- [EXERCISE] Please copy each line of the records below that holds the word "want".

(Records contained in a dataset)
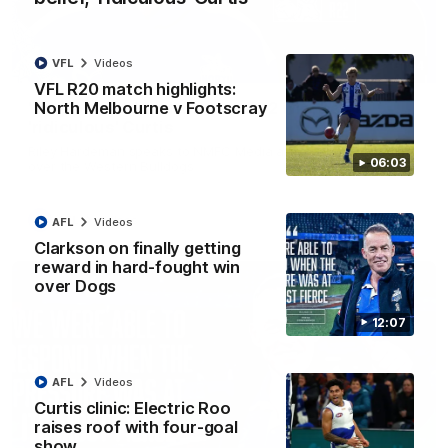
VFL
Videos
01:54
VFL R20 match highlights:
North Melbourne v Footscray
'Very proud': Hardeman on R22 win, belief,
'ridiculous' Curtis
Riley Hardeman speaks to NMFC Media after Round 22's win
06:03
over the Western Bulldogs
AFL
Videos
AFL
Videos
Clarkson on finally getting
reward in hard-fought win
over Dogs
12:07
AFL
Videos
Curtis clinic: Electric Roo
raises roof with four-goal
show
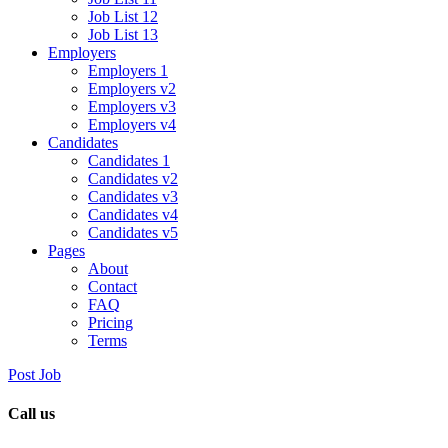
Job List 12
Job List 13
Employers
Employers 1
Employers v2
Employers v3
Employers v4
Candidates
Candidates 1
Candidates v2
Candidates v3
Candidates v4
Candidates v5
Pages
About
Contact
FAQ
Pricing
Terms
Post Job
Call us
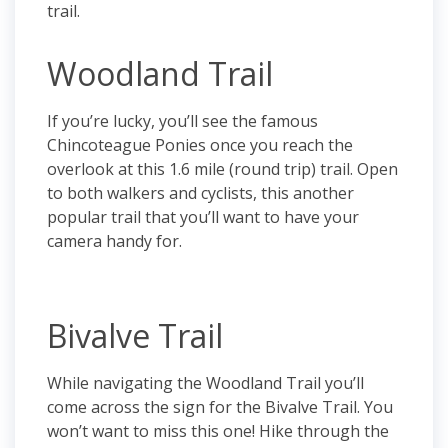
trail.
Woodland Trail
If you’re lucky, you’ll see the famous
Chincoteague Ponies once you reach the
overlook at this 1.6 mile (round trip) trail. Open
to both walkers and cyclists, this another
popular trail that you’ll want to have your
camera handy for.
Bivalve Trail
While navigating the Woodland Trail you’ll
come across the sign for the Bivalve Trail. You
won’t want to miss this one! Hike through the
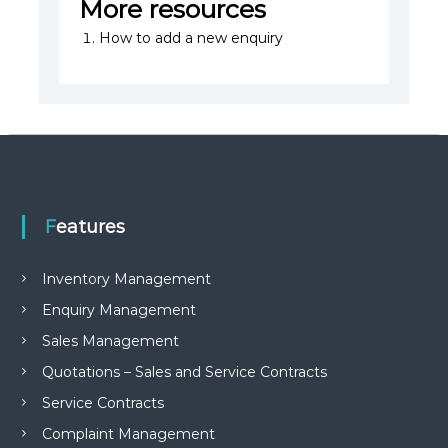
More resources
How to add a new enquiry
Features
Inventory Management
Enquiry Management
Sales Management
Quotations – Sales and Service Contracts
Service Contracts
Complaint Management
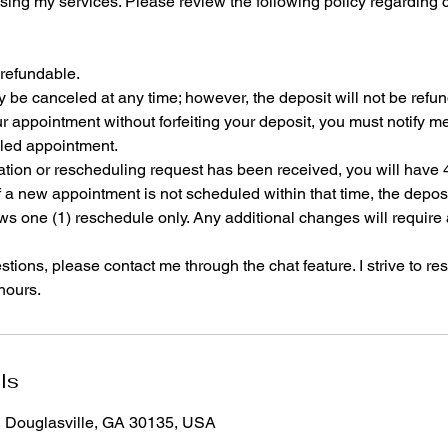
sing my services. Please review the following policy regarding 
-refundable.
be canceled at any time; however, the deposit will not be refu
r appointment without forfeiting your deposit, you must notify me
led appointment.
lation or rescheduling request has been received, you will have 
 a new appointment is not scheduled within that time, the deposit 
ws one (1) reschedule only. Any additional changes will require
tions, please contact me through the chat feature. I strive to res
 hours.
ls
, Douglasville, GA 30135, USA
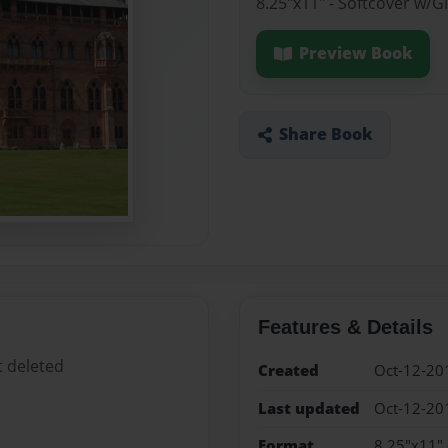
8.25"x11" - Softcover w/
Preview Book
Share Book
Features & Details
t deleted
Created
Oct-12-20
Last updated
Oct-12-20
Format
8.25"x11" 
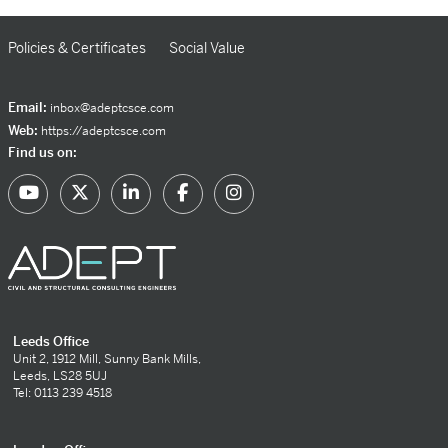
Policies & Certificates
Social Value
Email:
inbox@adeptcsce.com
Web:
https://adeptcsce.com
Find us on:
Leeds Office
Unit 2, 1912 Mill, Sunny Bank Mills,
Leeds, LS28 5UJ
Tel: 0113 239 4518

- [EXERCISE OUTPUT]
popular trail that you’ll want to have your
won’t want to miss this one! Hike through the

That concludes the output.